Sample Sizes for Testing Ideas

Scientists often need to figure out how many people or animals they need in a study to be able to clearly test an idea (a "hypothesis"). This is about having enough "power" in your test to see a real difference if one exists.

Using Tables

Sometimes, you can use pre-made tables to estimate sample sizes. For example, if you're comparing two groups (like a group getting a new treatment and a control group getting no treatment), you can use a table like the one below.

Power	Cohen's d
Power	0.2	0.5	0.8
0.25	84	14	6
0.50	193	32	13
0.60	246	40	16
0.70	310	50	20
0.80	393	64	26
0.90	526	85	34
0.95	651	105	42
0.99	920	148	58

This table helps you find the sample size for each group (assuming they are equal in size) if you want a 0.05 significance level (meaning there's a 5% chance of saying there's a difference when there isn't one).

Power: This is how likely you are to find a real difference if one truly exists. Higher power means you're more likely to spot it.
Cohen's d: This is a way to measure how big the expected difference is between your groups, compared to how much the data usually varies. A larger Cohen's d means a bigger, easier-to-spot difference.
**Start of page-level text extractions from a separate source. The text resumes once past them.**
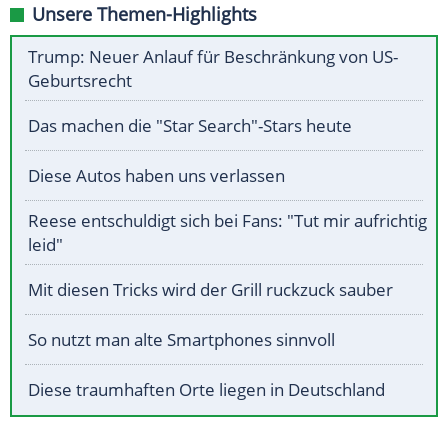
Unsere Themen-Highlights
Trump: Neuer Anlauf für Beschränkung von US-
Geburtsrecht
Das machen die "Star Search"-Stars heute
Diese Autos haben uns verlassen
Reese entschuldigt sich bei Fans: "Tut mir aufrichtig
leid"
Mit diesen Tricks wird der Grill ruckzuck sauber
So nutzt man alte Smartphones sinnvoll
Diese traumhaften Orte liegen in Deutschland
For example, if you want 80% power to detect a "medium" effect size (Cohen's d = 0.5), you would need 64 individuals in each group, for a total of 128 individuals.

Mead's Resource Equation

Mead's resource equation is a simpler way to estimate sample sizes, often used for lab experiments, especially with animals. It's not as precise as other methods, but it gives you a good starting point when you don't know much about the expected results.

The equation is:

E = N - B - T,

where:

N is the total number of individuals or units in your study (minus 1).
B is for any "blocking" you do, like if you divide your study into different environments (minus 1).
T is for the "treatment" groups, meaning the number of different groups you're comparing (like a treatment group and a control group, minus 1).
E is the "error component," and it should ideally be between 10 and 20. If E is too high, your sample might be too big; if it's too low, it might be too small.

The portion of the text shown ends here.